Lancaster University crop scientist wins prestigious award for nutrition research


Dr Marjorie Lundgren
Dr Marjorie Lundgren

Leverhulme Early Career Fellow Dr Marjorie Lundgren has won the Rank Prize New Lecturer Award for her work seeking to improve photosynthesis in key crops around the world.

Dr Marjorie Lundgren, Lecturer in Plant Environmental Physiology, works to understand how photosynthetic systems evolve and is part of the influential Plant and Crop Science group in the Lancaster University Environment Centre.

Her work is focuses on novel approaches to improve crop yields by enhancing photosynthetic performance by looking to remarkable examples of photosynthetic diversity in nature.

Specifically, she is interested in engineering efforts to introduce more efficient modes of photosynthesis, like C2 and C4, into crops that use the common C3 type of photosynthesis, like rice.These efforts have largely focused on transferring C2 and C4 biochemistry, ultrastructure, and vein density traits into C3 crops. However, other important leaf anatomical traits may have been overlooked in these engineering programs. Recent studies in C3 plants have shown that the amount and patterning of airspace within leaves influences the movement of CO2 and water vapour and, as such, these traits may also be important components of C2 and C4 physiologies.

The Rank Prize New Lecturer award will enable her to address this fundamental knowledge gap. Using an ultra-modern x-ray microtomography (microCT) scanning approach in collaboration with the Nottingham Hounsfield MicroCT Facility, she will determine whether the patterning of leaf airspaces differs in closely related C3, C2, and C4 species in grain (Poaceae) and cruciferous vegetable (Brassicaceae) crop families. This work will be the first to clarify whether any changes to leaf airspace accompanied the evolution of new photosynthetic systems in these crop families.

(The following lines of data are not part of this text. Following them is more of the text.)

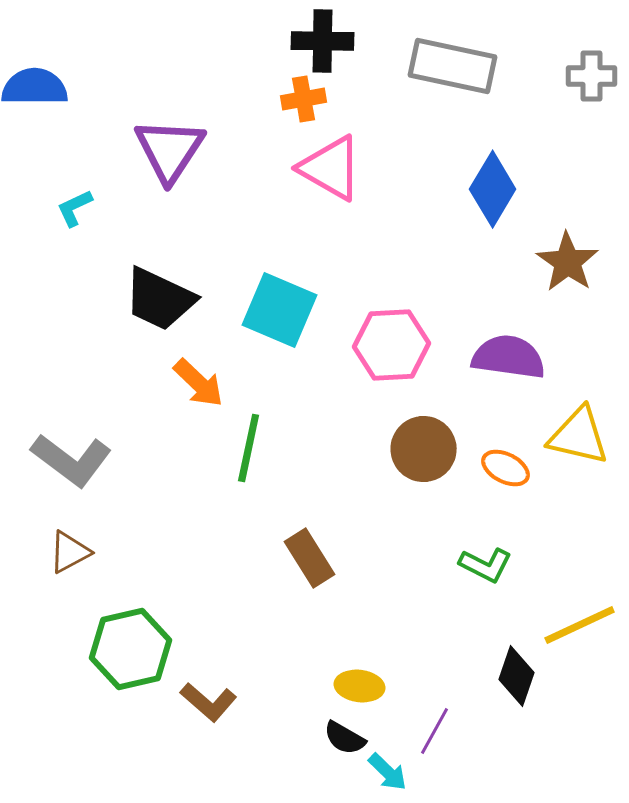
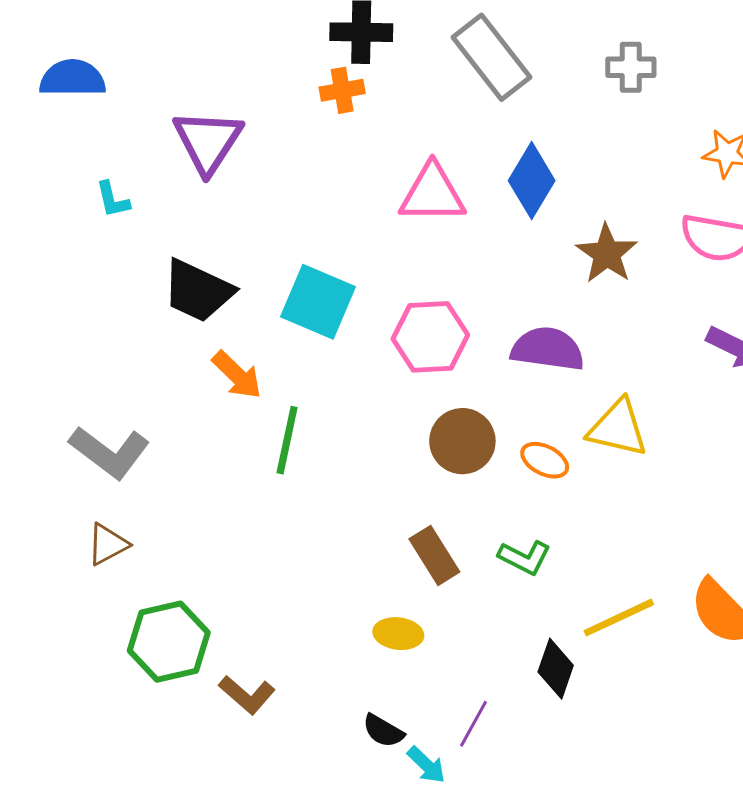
gray rectangle: (453, 66) -> (492, 57), turned 40
pink triangle: (331, 168) -> (432, 194), moved, turned -30
cyan L-shape: (75, 208) -> (113, 200), turned -78
brown rectangle: (310, 558) -> (434, 555), moved
yellow ellipse: (360, 686) -> (398, 634), moved

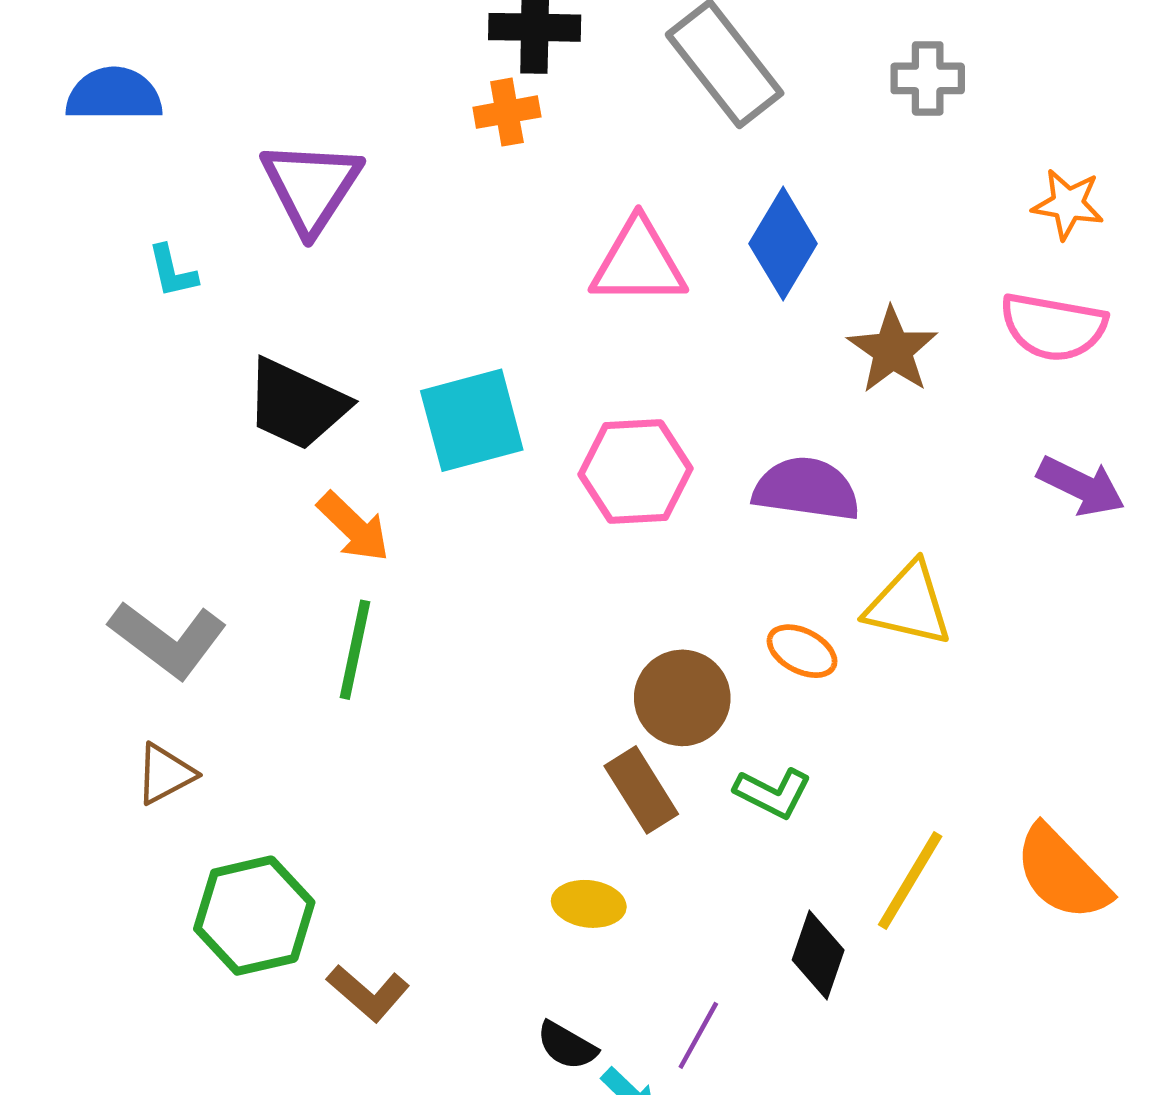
cyan square: (318, 302) -> (472, 420), turned -38
green line: (287, 440) -> (355, 650), moved
brown circle: (462, 441) -> (682, 698), moved
yellow line: (619, 618) -> (910, 881), turned -34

She said: “I am honoured to win this prestigious award. These funds will provide a critical first look at the internal structure of plant leaves that evolved complex modes of photosynthesis.”

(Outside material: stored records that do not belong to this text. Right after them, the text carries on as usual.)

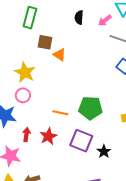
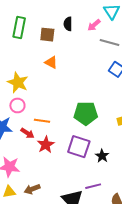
brown square: (45, 42) -> (47, 35), moved
orange line: (60, 113) -> (42, 121), moved
red arrow: (26, 134) -> (27, 133), moved, turned 120

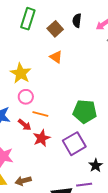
brown square: (47, 35) -> (55, 29), turned 35
pink circle: (17, 105) -> (26, 97), moved
purple square: (79, 147) -> (74, 144), turned 35
black star: (102, 156) -> (96, 165), moved

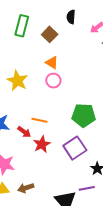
black semicircle: (77, 21) -> (71, 17), moved
pink circle: (26, 97) -> (53, 81), moved

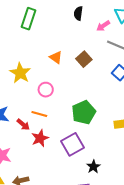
brown square: (50, 34) -> (84, 59), moved
pink circle: (53, 81) -> (46, 90), moved
green pentagon: (84, 115) -> (84, 112), turned -30

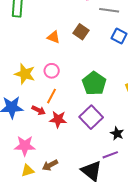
yellow star: (20, 73) -> (25, 74), moved
orange line: (39, 114) -> (51, 96), turned -63
red star: (40, 138) -> (58, 119), turned -30

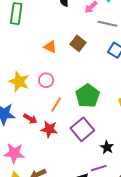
orange line: (51, 96) -> (56, 104), moved

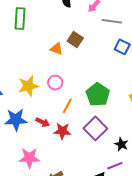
brown square: (78, 43) -> (75, 40), moved
yellow star: (19, 82) -> (28, 86), turned -30

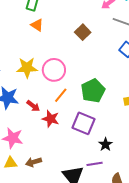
orange triangle: (57, 49) -> (37, 25), moved
pink circle: (55, 83) -> (54, 70), size x1.5
purple square: (95, 128) -> (83, 123), turned -35

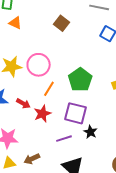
red star: (51, 119) -> (42, 114), turned -30
black star: (105, 144) -> (90, 132), moved
purple line: (95, 164) -> (64, 139), moved

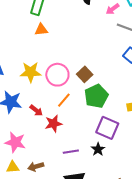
orange triangle: (15, 23) -> (41, 30), turned -40
brown square: (61, 23) -> (85, 74), moved
purple square: (76, 113) -> (107, 128), moved

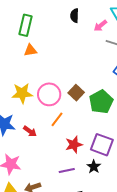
green pentagon: (96, 96) -> (101, 102), moved
red star: (53, 124) -> (74, 145), moved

Professor Phil Barker, Director of the Lancaster Environment Centre said: “Marjorie’s work holds significant promise to contribute toward tangible food security efforts. This is a competitive and prestigious award and we are delighted to celebrate her much-deserved success.”

Part of the Photosynthesis Team at Lancaster, she earned her PhD in 2015 from the University of Sheffield and gained post-doctorate experience from the University of Sheffield, Massachusetts Institute of Technology, and the Arnold Arboretum of Harvard University.

Lord Rank was born in 1888, the son of Joseph Rank, a prominent Yorkshire mill owner. At the age of 17 he joined his father's flour milling business, in which he was employed throughout the early part of his life and later in life became a dominant figure in British films. The two areas of research covered by The Rank Prize Funds - on the one hand human and animal nutrition and crop husbandry and on the other optoelectronics - relate to the fields into which Lord Rank's career led him - flour milling and the film industry.